Try it: Pick out all lines in the listing holding the string "bank" and copy them.

Records:
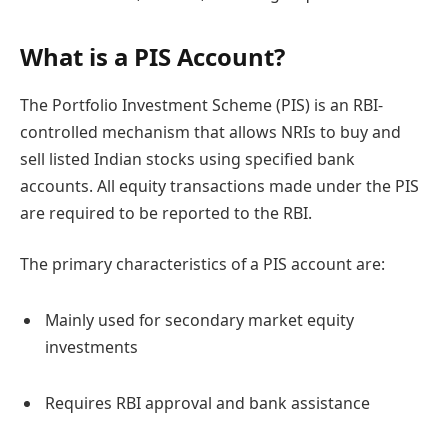
What is a PIS Account?
The Portfolio Investment Scheme (PIS) is an RBI-
controlled mechanism that allows NRIs to buy and
sell listed Indian stocks using specified bank
accounts. All equity transactions made under the PIS
are required to be reported to the RBI.
The primary characteristics of a PIS account are:
Mainly used for secondary market equity
investments
Requires RBI approval and bank assistance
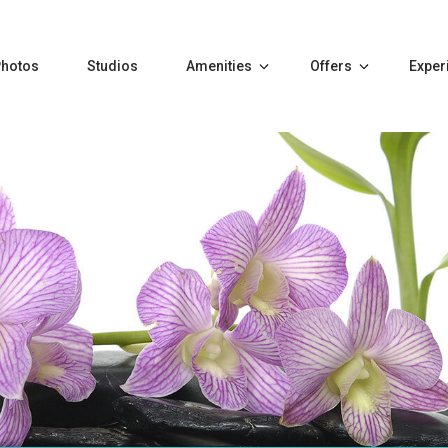
Photos
Studios
Amenities
Offers
Exper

Written answer:
sell listed Indian stocks using specified bank
Requires RBI approval and bank assistance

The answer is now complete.